E.g. if you leave £100k earning 5% for a year, you get interest of £5,000, so closing balance is £105,000. If you instead close the account after 6 months, you get £2,500 interest, so have a closing balance of £102,500. Put that in another account paying 5% for the next 6 months, and you've got £102,500 plus 2.5% = £105,062.50 at the end of the year. So the closure has generated an additional £62.50 of interest.

5% monthly equates to 5.12% AER.

£100,000 @ 5.12% = £105,120.

To my knowledge banks don’t pay the same rate for monthly as annual interest. Hence your £62.50 gain is fundamentally flawed.

spider42

RG2015 said:

spider42 said:

Martico said:

TheLittleThings said:

I've looked at various sources online and still can't get my head around this, so please explain simply if possible! 

Is Bernoulli's inequality simple enough for you?

LOL! Sorry - lost sight of the OP's original request! But AmityNeon's first post in this thread already provides an exceptionally good and concise summary of the main things to consider when choosing between monthly and annual interest (mainly tax), and when differences between the two will arise.

Too many people incorrectly believe that a monthly account with the same AER as an annual account will always pay the same amount of interest as the annual account. In general, that will only be the case if the balance is left untouched for the full year and the interest rate doesn't change. But the differences will generally be fairly
small.

Another opportunity with annual accounts is 'self-compounding'. In other words, if you close the account, all of the accrued interest is added on closure, so you get the interest paid earlier than usual. You can then reopen a similar account, and earn interest on the interest, so you get the higher annual interest rate, plus the benefits of compounding too.

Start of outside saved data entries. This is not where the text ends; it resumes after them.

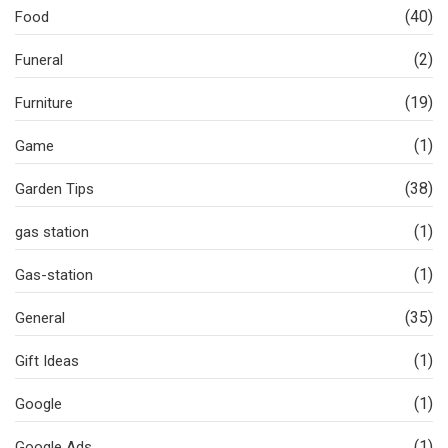
(40)
Food
(2)
Funeral
(19)
Furniture
(1)
Game
(38)
Garden Tips
(1)
gas station
(1)
Gas-station
(35)
General
(1)
Gift Ideas
(1)
Google
(1)
Google Ads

E.g. if you leave £100k earning 5% for a year, you get interest of £5,000, so closing balance is £105,000. If you instead close the account after 6 months, you get £2,500 interest, so have a closing balance of £102,500. Put that in another account paying 5% for the next 6 months, and you've got £102,500 plus 2.5% = £105,062.50 at the end of the year. So the closure has generated an additional £62.50 of interest.

5% monthly equates to 5.12% AER.

£100,000 @ 5.12% = £105,120.

To my knowledge banks don’t pay the same rate for monthly as annual interest. Hence your £62.50 gain is fundamentally flawed

That example is comparing an account paying 5% annually and held for a full year to an account paying 5% annually which is closed after 6 months and then put into a new annually paying account. No monthly interest is involved, so I'm not sure how you come to the conclusion it is "fundamentally flawed".

I started it off with "Another opportunity with annual accounts is .... " so I'm not sure why you think I'm talking about monthly paying accounts here?

slinger2

If you're getting 5% gross/year paid monthly, your getting 5%/12=0.417% per month. After one month you'd have £100,417, after two months you'd have 100000*(1.00417)^2=£100,835 and after 12 months you'd have 100000*(1.00417)^12=£105,120. That's how 5% gross becomes 5.12% AER.